Da hilft es den Eltern überhaupt nicht, Frau Doppmeier, dass wahrscheinlich die 25-Stunden-Angebote stark zunehmen werden, und die Öffnungszeiten flexibler. Denn eines ist klar: Wer hier flexibler werden muss, sind die Eltern. Die Eltern müssen nämlich in Zukunft schauen, wie sie Betreuung über Mittag und am Nachmittag organisieren. Das ist die Flexibilität, die Sie organisieren!
(Beifall von der SPD)
Sie sagen: Wir bringen mehr Wettbewerb in den Bereich der Kindertageseinrichtungen. Kommunen sollten frei sein zu entscheiden, wie hoch der Elternbeitrag ist; das schafft einen gesunden Wettbewerb. – Tatsächlich gibt es aber keinen Wettbewerb, sondern es gibt Kommunen, die deutliche Nachteile haben, und zwar von Anfang an in diesem Rennen, nämlich Kommunen in Haushaltsnotlagen. Denn die Eltern, die in diesen Kommunen leben, sind mit Ihrem Gesetz in der Situation, überhaupt nicht entscheiden zu können, wie lange ihre Kinder in die Kindertageseinrichtungen gehen können. Sie schaffen Bildungsnachteile von Anfang an. Es ist eben nicht so, dass die Kommunen in einen Wettbewerb treten. Die Wahrheit ist, die Familien und die Kinder in den Kommunen in Nordrhein-Westfalen treten in den Wettbewerb um ihre Bildungschancen. Das ist die Wahrheit über Ihr Gesetz.
(Beifall von der SPD)
Das ist besonders fahrlässig.
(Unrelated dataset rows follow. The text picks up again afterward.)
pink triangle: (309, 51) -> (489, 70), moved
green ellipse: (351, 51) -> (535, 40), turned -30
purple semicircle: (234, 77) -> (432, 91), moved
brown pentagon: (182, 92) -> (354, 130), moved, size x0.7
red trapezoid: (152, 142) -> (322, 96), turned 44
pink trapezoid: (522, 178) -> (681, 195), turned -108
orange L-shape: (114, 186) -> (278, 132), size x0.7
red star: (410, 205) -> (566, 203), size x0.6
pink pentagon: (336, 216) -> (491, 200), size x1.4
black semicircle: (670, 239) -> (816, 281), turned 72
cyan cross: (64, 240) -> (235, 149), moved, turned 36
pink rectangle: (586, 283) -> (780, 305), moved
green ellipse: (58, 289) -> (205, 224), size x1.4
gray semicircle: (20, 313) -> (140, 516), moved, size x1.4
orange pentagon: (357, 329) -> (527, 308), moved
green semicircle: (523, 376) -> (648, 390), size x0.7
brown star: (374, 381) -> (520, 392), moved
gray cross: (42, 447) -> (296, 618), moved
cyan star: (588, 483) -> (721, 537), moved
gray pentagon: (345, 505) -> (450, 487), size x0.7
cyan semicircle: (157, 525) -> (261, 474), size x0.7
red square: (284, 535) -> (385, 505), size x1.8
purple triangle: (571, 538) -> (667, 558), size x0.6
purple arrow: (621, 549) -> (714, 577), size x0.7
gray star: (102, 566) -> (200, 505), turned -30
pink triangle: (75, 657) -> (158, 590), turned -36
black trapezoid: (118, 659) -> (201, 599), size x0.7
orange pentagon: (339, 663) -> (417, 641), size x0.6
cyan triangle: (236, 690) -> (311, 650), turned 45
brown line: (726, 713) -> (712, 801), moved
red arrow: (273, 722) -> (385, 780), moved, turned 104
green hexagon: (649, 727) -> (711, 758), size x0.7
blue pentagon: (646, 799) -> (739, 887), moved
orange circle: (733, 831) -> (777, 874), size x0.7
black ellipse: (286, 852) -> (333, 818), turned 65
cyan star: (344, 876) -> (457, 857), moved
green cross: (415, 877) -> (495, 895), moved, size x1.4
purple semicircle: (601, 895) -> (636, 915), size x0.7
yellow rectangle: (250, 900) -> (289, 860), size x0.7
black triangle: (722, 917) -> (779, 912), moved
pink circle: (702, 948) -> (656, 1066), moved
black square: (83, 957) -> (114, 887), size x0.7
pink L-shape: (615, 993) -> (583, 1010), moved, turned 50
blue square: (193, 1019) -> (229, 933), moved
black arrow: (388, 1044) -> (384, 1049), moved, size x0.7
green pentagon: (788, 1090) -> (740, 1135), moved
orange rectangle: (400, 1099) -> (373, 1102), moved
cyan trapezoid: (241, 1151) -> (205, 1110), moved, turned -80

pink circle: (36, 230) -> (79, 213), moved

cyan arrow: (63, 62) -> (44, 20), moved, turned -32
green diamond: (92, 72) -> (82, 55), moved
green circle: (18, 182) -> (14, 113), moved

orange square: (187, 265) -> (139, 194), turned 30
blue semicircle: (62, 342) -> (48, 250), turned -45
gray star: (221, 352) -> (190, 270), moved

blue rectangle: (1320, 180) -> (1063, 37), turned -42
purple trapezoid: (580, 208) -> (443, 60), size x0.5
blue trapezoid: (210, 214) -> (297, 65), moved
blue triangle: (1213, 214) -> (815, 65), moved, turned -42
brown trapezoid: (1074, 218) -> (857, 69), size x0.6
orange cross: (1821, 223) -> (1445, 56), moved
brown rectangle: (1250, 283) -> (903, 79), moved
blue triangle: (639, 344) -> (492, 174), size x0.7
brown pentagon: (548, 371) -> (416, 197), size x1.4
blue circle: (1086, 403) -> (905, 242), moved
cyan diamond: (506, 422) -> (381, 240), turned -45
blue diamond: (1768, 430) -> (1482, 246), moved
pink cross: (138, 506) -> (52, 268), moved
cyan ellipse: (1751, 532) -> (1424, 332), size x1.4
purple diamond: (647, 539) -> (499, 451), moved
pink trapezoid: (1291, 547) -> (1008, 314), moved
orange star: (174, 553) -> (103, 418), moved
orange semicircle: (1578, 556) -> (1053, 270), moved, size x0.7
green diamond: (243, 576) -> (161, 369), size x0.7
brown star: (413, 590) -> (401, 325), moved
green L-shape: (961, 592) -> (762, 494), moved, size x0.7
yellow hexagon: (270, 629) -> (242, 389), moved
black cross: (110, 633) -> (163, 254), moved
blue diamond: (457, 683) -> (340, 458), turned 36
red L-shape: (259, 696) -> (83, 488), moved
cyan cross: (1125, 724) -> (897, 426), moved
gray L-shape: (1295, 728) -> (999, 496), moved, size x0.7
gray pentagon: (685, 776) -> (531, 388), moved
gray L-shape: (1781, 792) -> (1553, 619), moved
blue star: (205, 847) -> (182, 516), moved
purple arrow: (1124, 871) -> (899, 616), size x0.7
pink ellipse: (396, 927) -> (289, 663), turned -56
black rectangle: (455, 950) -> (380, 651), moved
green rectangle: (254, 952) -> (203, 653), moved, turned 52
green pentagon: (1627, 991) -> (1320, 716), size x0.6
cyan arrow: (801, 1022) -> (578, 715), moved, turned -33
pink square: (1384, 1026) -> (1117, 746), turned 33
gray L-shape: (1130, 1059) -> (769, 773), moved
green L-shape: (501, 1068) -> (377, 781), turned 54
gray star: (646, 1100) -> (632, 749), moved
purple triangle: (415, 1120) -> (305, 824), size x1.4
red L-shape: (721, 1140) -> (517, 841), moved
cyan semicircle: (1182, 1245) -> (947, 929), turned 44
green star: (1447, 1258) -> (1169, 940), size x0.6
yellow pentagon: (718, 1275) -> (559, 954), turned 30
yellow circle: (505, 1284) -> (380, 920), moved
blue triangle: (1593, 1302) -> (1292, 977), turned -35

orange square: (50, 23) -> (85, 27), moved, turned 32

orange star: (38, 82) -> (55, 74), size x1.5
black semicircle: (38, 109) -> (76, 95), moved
Denn Sie wissen, wie sich der Elternbeitragsdefizitausgleich ausgewirkt hat, und Sie sind nicht in der Lage und nicht bereit, diese Fehlentscheidung zurückzunehmen.
(Zustimmung von der SPD)
Stattdessen kommen Sie mit einer pflaumenweichen Entschließung daher, deren gesetzliche Bindung gleich null ist. Und das ist – das muss ich Ihnen wirklich sagen – mein liebster Moment in diesem Gesetzgebungsverfahren: der Moment der Fraktionsvorsitzenden; denn jetzt kommt Kompetenz ins Spiel. Wie immer, wie Sie das auch schon bei der Gemeindeordnung und bei anderen gemacht haben, kriegen Sie Ihren Koalitionsstreit nur mit einer Entschließung über die Bühne gebogen, die dann tatsächlich nicht mehr und nicht weniger ist als eine Verpflichtungserklärung für Sie selber, die aber gesetzlich überhaupt keine Bindung hat. Das ist der Grund, lieber Herr Lindner, warum die Kirchen Ihre Drohgebärde mit großer Gelassenheit ansehen.
(Beifall von der SPD)
Herr Minister, deutlich geworden ist, dass Sie nach wie vor die Proteste und die Ängste der Betroffenen nicht ernst nehmen. Sie haben eben gesagt, dass Sie eine große und schwere Umstellung im System vorhaben. Aber Sie sind nicht bereit, Übergangslösungen zu schaffen oder das auch nur in irgendeiner Form aufzunehmen, sondern Sie diskutieren darüber hinweg und meinen, die Opposition hätte Ihnen die Proteste besorgt und organisiert. Wenn Sie mit den Menschen so umgehen, dann ist es in der Tat der Anfang vom Ende Ihrer Regierung.
(Beifall von der SPD)
Am Ende hilft da auch die Charmeoffensive der CDU vor dem Landtag nicht mehr; denn die Menschen fühlen sich durch Ihre Kampagne verhöhnt, insbesondere diejenigen, die betroffen sind, nämlich Familien, Erzieher und alle Menschen, die mit kleinen Kindern zu tun haben.
(Beifall von SPD und GRÜNEN)
Und, Herr Minister, das dicke Ende kommt noch: Denn in der Umsetzung wird sich erweisen, wie untauglich Ihr Gesetz ist. In Nordrhein-Westfalen gibt es keinen Schub für die Familienpolitik, keinen Schub für die Kinderbetreuungspolitik, sondern mit Ihrem Gesetz gibt es einen Umkehrschub: zurück in die 70er-Jahre. – Vielen Dank.